Content starts

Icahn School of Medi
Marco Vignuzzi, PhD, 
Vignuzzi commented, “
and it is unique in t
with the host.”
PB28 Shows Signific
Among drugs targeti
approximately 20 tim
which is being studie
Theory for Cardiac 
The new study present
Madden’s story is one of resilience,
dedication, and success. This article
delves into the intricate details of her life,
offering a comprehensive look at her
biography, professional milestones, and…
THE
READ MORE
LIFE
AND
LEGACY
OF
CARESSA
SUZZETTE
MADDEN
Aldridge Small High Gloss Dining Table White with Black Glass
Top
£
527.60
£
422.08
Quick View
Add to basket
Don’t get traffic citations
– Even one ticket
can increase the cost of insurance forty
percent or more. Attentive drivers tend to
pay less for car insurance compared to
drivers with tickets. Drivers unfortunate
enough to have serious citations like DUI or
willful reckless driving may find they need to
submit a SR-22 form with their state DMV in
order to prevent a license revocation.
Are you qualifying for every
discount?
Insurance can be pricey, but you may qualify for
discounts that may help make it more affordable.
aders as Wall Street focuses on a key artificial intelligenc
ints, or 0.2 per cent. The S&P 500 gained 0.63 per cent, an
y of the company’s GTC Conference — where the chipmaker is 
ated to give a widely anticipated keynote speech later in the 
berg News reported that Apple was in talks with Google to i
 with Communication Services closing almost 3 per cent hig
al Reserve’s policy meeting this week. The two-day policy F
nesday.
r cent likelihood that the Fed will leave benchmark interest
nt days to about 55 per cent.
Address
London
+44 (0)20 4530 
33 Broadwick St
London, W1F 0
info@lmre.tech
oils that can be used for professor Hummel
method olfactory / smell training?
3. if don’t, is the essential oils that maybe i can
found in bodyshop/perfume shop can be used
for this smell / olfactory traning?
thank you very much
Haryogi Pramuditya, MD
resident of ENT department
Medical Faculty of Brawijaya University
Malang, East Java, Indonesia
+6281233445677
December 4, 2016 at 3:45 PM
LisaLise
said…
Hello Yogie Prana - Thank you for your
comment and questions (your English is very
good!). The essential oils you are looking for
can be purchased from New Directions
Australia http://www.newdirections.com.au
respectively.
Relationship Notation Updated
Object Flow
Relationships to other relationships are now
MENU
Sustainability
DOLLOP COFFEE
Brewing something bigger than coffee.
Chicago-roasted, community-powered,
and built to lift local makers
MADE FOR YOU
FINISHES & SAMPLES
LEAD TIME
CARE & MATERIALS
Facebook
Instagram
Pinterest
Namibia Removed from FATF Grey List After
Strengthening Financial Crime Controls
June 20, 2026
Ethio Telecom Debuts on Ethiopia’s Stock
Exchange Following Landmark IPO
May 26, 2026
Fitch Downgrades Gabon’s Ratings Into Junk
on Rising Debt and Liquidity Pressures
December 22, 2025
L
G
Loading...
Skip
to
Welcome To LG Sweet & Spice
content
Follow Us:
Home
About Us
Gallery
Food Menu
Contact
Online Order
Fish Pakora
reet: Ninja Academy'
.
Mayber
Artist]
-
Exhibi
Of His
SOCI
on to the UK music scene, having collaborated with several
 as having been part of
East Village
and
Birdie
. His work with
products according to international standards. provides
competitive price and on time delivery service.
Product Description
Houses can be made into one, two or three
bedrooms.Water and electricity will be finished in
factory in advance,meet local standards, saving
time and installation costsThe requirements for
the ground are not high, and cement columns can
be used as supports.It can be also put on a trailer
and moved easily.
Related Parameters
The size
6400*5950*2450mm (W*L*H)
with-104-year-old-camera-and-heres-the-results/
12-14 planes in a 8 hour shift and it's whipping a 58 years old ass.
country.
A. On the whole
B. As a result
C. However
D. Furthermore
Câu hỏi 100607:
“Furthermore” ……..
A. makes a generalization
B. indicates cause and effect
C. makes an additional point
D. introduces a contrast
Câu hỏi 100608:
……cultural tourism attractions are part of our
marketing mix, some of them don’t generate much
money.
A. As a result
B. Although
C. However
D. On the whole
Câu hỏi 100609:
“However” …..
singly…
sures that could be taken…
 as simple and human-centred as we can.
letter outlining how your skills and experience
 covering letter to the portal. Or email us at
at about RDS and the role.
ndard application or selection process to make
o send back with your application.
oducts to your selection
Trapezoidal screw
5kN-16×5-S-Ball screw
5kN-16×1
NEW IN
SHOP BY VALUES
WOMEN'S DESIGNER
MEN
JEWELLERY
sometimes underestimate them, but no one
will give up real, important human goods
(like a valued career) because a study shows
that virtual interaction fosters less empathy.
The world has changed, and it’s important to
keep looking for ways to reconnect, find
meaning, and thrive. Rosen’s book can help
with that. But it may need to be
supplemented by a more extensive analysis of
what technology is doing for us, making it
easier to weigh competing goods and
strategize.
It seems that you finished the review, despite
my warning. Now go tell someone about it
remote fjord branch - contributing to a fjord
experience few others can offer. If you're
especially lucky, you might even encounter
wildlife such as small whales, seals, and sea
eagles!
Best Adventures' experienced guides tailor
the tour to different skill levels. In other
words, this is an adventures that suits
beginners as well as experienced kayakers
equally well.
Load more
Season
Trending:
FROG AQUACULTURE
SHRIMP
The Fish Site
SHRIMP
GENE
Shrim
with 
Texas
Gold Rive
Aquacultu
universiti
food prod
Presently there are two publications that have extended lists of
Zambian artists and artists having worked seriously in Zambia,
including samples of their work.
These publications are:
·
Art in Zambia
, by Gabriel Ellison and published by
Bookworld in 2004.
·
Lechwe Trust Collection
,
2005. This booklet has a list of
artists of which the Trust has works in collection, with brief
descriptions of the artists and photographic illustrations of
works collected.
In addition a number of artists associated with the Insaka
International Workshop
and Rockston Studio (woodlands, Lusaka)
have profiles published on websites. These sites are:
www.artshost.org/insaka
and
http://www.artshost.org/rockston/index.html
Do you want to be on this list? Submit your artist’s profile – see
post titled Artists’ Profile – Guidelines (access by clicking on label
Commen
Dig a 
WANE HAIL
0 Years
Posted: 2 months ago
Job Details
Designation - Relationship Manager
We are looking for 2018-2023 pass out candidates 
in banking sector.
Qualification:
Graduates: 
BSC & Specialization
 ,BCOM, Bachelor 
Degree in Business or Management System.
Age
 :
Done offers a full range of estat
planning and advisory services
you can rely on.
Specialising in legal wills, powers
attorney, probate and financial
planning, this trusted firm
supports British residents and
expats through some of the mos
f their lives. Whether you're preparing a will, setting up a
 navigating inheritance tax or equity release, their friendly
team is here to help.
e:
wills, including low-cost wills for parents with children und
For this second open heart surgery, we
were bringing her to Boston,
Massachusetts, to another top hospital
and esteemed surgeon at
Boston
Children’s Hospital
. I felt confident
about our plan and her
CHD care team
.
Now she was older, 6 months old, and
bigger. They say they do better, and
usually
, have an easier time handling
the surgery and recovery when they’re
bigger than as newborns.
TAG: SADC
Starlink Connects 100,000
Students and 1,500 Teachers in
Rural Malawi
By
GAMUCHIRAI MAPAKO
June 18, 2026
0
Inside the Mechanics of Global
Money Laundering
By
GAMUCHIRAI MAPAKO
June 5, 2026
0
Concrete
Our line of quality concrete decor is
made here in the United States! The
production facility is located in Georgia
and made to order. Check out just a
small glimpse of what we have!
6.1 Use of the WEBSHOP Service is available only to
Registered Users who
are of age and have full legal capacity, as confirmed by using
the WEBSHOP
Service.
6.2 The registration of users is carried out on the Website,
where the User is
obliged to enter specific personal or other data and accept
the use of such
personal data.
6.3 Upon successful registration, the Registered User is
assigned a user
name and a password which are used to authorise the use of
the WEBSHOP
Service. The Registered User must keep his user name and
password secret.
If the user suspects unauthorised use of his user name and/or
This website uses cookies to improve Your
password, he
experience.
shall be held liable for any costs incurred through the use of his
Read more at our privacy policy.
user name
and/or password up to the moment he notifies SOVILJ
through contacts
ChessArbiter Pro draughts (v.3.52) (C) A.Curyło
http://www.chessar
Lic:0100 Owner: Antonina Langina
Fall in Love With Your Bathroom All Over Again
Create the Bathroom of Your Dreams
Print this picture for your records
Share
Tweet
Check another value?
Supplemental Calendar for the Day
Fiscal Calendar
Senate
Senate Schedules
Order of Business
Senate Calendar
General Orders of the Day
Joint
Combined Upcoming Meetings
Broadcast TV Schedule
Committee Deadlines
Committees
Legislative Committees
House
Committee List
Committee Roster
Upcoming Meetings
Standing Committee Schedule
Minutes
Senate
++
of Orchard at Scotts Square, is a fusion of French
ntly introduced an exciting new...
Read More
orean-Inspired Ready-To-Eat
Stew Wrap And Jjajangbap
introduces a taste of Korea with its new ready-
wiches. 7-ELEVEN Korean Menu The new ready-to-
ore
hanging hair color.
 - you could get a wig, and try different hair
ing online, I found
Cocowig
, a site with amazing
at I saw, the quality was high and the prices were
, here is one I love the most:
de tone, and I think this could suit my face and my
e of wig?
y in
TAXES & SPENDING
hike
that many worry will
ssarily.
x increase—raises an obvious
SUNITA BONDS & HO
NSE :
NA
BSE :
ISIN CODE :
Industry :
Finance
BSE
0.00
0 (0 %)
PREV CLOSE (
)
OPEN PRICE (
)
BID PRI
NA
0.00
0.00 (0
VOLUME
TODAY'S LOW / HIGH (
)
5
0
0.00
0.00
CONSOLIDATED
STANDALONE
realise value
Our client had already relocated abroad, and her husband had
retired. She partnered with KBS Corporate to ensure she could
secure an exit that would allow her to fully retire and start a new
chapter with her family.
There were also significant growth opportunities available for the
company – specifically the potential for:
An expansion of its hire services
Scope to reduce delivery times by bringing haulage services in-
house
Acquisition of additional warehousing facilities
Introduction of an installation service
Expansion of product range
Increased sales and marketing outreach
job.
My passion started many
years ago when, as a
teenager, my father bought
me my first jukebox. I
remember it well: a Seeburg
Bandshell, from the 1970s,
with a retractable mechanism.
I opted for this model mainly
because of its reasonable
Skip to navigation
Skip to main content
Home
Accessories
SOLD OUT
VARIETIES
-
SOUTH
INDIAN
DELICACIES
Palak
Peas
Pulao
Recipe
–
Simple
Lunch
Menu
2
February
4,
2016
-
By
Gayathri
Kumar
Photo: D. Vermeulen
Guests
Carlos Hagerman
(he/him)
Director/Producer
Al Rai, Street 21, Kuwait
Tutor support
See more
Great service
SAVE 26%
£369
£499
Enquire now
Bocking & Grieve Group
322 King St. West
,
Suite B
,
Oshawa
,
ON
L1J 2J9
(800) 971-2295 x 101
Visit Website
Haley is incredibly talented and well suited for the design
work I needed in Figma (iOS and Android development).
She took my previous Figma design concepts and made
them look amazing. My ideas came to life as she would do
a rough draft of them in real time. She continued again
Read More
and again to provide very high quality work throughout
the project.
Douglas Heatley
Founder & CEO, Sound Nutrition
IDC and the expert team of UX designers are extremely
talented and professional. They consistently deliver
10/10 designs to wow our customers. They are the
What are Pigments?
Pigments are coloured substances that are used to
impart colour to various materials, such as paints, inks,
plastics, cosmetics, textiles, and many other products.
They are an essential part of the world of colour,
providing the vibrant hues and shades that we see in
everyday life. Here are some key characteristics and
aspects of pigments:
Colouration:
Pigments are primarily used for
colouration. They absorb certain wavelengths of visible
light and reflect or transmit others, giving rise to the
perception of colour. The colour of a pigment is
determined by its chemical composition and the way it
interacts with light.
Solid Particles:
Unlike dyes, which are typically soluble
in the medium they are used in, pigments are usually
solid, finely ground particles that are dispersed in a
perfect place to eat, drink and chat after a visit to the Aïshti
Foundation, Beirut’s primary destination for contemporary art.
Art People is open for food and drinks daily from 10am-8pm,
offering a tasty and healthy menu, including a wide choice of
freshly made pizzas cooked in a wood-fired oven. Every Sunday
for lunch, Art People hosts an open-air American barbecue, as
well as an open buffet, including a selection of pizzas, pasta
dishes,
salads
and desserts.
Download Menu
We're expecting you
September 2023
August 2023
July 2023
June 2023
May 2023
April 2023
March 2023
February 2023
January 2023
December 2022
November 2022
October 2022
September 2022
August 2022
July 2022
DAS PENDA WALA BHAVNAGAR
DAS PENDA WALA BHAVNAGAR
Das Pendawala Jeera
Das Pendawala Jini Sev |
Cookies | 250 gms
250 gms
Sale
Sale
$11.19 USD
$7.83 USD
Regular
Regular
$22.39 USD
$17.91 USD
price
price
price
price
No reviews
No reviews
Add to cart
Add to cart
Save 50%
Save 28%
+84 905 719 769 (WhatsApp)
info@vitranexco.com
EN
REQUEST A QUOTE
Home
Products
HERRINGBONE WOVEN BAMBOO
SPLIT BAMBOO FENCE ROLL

Content ends

### Action item
The required output is the exact run of lines from the beginning of the records to the line with "delves into the", that line included.

### Task result
Icahn School of Medi
Marco Vignuzzi, PhD, 
Vignuzzi commented, “
and it is unique in t
with the host.”
PB28 Shows Signific
Among drugs targeti
approximately 20 tim
which is being studie
Theory for Cardiac 
The new study present
Madden’s story is one of resilience,
dedication, and success. This article
delves into the intricate details of her life,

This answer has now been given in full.